ACTIVITY:
Could you copy exactly the lines below, beginning at the line with "Subject: portal vein" and stopping after the line with "segment trachea Return masks as SVG.", with no pictures?
== SUPPLIED ENTRIES ==
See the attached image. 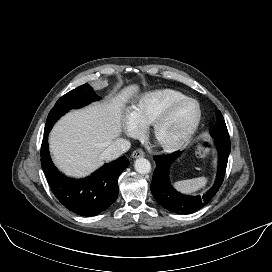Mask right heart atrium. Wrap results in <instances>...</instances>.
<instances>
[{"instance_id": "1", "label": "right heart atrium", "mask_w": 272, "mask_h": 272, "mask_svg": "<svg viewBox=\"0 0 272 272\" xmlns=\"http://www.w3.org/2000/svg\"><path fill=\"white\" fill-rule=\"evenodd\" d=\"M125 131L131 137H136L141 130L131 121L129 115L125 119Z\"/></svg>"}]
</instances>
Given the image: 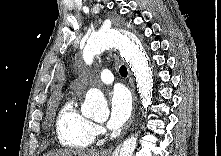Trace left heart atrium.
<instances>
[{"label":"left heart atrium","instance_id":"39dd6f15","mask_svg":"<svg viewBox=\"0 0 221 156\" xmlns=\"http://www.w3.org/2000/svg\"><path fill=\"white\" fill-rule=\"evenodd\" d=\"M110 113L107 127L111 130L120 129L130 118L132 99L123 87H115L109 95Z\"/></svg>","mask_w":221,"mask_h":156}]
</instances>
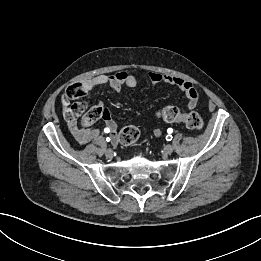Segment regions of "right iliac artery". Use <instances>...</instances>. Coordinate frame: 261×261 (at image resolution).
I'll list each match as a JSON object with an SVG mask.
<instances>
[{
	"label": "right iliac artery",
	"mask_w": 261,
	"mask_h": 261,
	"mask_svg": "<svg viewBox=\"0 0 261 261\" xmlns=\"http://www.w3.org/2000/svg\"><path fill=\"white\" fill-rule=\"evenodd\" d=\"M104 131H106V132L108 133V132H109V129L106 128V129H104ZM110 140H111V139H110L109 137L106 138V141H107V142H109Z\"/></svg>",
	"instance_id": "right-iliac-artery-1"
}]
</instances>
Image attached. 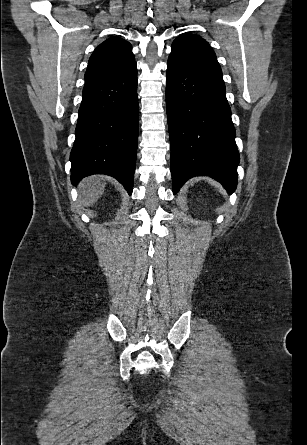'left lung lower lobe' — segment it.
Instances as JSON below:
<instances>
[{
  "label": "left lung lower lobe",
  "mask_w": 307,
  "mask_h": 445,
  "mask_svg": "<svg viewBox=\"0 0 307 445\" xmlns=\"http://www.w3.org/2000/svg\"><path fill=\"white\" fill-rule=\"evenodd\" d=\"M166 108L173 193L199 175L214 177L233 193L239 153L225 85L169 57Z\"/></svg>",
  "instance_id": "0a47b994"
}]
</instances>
===
== SUPPLIED ENTRIES ==
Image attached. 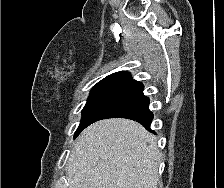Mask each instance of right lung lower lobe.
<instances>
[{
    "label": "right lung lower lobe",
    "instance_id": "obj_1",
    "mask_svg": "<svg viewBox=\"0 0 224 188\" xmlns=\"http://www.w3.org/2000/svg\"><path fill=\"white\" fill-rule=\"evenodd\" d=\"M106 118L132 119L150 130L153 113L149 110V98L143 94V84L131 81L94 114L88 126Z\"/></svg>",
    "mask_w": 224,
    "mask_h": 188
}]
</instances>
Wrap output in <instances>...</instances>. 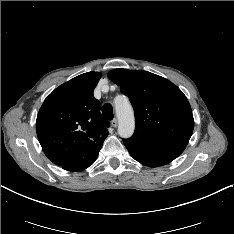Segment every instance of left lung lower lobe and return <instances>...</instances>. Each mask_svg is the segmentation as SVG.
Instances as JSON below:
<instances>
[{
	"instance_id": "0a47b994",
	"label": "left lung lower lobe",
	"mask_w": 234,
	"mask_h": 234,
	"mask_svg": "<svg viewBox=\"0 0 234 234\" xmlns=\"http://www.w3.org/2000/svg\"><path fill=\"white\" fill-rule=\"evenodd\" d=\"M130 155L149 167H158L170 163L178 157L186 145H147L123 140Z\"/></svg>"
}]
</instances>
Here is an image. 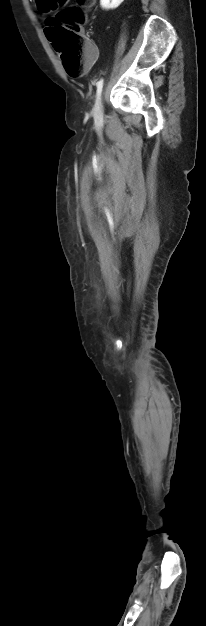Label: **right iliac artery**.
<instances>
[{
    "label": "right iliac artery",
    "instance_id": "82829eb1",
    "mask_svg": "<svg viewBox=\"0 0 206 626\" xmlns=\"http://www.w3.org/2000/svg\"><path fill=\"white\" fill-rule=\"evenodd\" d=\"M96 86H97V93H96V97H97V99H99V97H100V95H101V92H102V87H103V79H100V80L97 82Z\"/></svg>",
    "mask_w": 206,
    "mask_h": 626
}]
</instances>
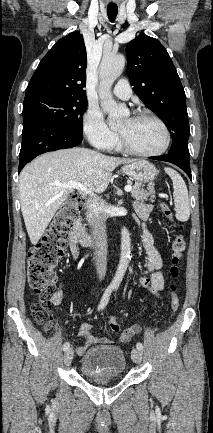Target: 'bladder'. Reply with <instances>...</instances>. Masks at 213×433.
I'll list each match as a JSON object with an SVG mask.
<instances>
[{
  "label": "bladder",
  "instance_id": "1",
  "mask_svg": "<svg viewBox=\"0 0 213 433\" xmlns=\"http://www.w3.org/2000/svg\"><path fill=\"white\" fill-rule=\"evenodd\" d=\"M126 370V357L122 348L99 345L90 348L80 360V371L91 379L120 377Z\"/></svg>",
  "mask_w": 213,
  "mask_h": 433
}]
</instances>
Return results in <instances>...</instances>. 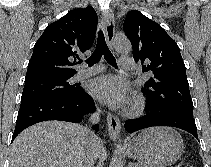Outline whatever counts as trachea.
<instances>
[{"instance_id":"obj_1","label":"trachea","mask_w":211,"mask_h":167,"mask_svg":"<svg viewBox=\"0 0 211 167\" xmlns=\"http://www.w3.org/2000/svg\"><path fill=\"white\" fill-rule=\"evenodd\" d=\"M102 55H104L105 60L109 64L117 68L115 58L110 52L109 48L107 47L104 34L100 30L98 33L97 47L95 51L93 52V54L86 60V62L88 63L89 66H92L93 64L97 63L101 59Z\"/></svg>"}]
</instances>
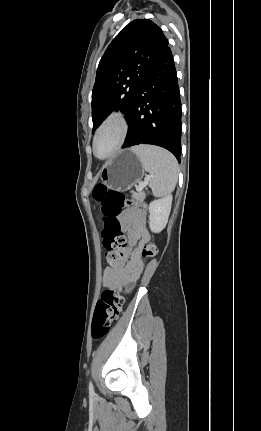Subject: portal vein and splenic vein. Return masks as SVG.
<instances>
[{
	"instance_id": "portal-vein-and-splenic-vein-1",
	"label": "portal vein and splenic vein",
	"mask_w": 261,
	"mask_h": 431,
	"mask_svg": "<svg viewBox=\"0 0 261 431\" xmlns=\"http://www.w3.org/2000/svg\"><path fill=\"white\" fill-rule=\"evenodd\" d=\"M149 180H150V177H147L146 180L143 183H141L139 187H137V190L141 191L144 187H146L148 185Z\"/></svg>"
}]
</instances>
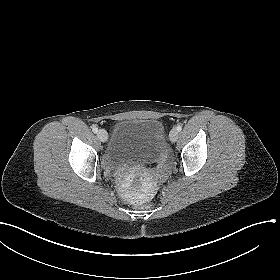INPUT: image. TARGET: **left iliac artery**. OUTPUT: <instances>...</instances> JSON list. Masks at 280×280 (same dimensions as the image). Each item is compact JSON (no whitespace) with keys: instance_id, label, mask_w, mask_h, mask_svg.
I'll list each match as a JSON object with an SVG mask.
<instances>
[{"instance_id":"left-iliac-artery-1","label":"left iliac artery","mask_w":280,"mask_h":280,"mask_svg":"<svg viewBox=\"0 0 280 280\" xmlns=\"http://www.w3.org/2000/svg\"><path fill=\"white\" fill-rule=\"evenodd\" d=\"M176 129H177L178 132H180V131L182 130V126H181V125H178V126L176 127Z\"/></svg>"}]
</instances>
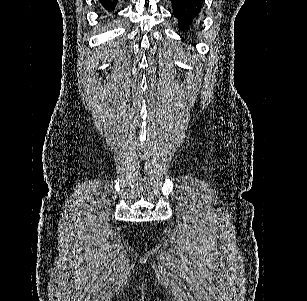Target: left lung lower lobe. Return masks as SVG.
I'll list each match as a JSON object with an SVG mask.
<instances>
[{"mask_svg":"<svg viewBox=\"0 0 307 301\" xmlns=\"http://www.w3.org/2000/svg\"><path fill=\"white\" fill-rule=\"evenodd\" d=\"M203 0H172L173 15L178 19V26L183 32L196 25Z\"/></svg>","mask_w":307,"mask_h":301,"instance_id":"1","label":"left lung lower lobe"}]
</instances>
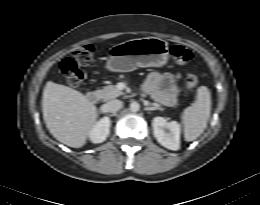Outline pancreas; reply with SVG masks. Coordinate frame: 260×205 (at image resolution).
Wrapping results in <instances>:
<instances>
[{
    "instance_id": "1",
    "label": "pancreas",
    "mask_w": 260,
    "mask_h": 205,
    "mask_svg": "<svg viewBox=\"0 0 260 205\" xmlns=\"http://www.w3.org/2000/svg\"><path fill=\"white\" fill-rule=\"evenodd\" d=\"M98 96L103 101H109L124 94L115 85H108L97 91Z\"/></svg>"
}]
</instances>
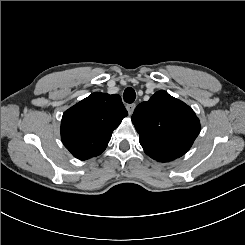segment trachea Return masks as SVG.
===
== SUPPLIED ENTRIES ==
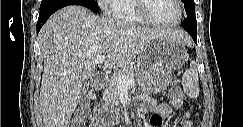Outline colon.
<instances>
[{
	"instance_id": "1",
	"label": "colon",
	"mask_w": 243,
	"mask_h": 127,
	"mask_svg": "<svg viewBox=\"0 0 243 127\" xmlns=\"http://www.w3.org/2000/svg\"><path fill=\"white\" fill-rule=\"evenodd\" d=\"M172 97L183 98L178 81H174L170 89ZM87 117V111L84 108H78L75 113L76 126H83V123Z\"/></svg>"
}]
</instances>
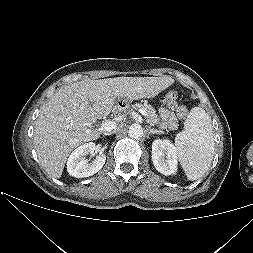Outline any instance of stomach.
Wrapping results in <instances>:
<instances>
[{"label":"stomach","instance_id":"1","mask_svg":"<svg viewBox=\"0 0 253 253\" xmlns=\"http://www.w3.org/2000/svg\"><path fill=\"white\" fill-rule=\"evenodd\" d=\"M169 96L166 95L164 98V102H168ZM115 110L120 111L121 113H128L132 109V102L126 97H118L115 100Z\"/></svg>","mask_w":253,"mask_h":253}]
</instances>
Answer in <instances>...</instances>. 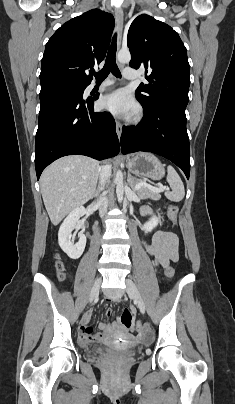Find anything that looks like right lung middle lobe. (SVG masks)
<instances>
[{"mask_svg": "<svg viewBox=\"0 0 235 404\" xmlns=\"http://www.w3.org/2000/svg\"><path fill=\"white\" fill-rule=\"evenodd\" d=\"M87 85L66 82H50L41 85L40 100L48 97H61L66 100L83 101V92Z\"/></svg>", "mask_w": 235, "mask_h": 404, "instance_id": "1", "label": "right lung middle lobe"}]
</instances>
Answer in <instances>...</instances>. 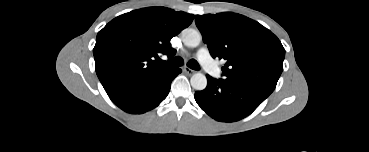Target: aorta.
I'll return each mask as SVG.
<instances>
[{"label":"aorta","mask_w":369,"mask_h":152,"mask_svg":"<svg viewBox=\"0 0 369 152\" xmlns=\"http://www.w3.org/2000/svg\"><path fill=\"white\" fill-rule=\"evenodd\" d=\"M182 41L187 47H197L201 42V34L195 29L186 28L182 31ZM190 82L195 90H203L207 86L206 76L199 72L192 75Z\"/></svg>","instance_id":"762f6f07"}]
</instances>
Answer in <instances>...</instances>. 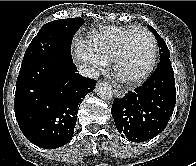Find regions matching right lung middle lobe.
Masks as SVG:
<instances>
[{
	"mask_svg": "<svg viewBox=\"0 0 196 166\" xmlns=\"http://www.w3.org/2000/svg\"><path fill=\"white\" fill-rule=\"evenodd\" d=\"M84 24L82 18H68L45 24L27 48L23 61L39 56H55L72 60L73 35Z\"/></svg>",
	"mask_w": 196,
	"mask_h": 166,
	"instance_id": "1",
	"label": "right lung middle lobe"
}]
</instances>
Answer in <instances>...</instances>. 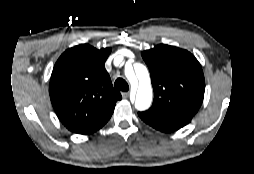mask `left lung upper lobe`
===
SOLUTION TO THIS PROBLEM:
Subject: portal vein and splenic vein. Return masks as SVG.
<instances>
[{
	"instance_id": "portal-vein-and-splenic-vein-1",
	"label": "portal vein and splenic vein",
	"mask_w": 261,
	"mask_h": 431,
	"mask_svg": "<svg viewBox=\"0 0 261 431\" xmlns=\"http://www.w3.org/2000/svg\"><path fill=\"white\" fill-rule=\"evenodd\" d=\"M149 180H150V177H147L146 180L143 183H141L139 187H137V190L141 191L144 187H146L148 185Z\"/></svg>"
}]
</instances>
INPUT: image. TARGET: **left iliac artery**. OUTPUT: <instances>...</instances> JSON list. Masks at 280×280 (same dimensions as the image). Each item is compact JSON (no whitespace) with keys: instance_id, label, mask_w, mask_h, mask_svg.
I'll list each match as a JSON object with an SVG mask.
<instances>
[{"instance_id":"left-iliac-artery-1","label":"left iliac artery","mask_w":280,"mask_h":280,"mask_svg":"<svg viewBox=\"0 0 280 280\" xmlns=\"http://www.w3.org/2000/svg\"><path fill=\"white\" fill-rule=\"evenodd\" d=\"M176 129H177L178 132H180V131L182 130V126H181V125H178V126L176 127Z\"/></svg>"}]
</instances>
Target: left lung lower lobe. Return masks as SVG.
I'll list each match as a JSON object with an SVG mask.
<instances>
[{"mask_svg":"<svg viewBox=\"0 0 307 301\" xmlns=\"http://www.w3.org/2000/svg\"><path fill=\"white\" fill-rule=\"evenodd\" d=\"M203 0H172L173 15L178 19V26L183 32L196 25Z\"/></svg>","mask_w":307,"mask_h":301,"instance_id":"1","label":"left lung lower lobe"}]
</instances>
Outline pancreas; reply with SVG masks. Coordinate frame: 260×205 (at image resolution).
Wrapping results in <instances>:
<instances>
[{
    "instance_id": "1",
    "label": "pancreas",
    "mask_w": 260,
    "mask_h": 205,
    "mask_svg": "<svg viewBox=\"0 0 260 205\" xmlns=\"http://www.w3.org/2000/svg\"><path fill=\"white\" fill-rule=\"evenodd\" d=\"M98 96L103 101H109L124 94L115 85H108L97 91Z\"/></svg>"
}]
</instances>
segment trachea Return masks as SVG.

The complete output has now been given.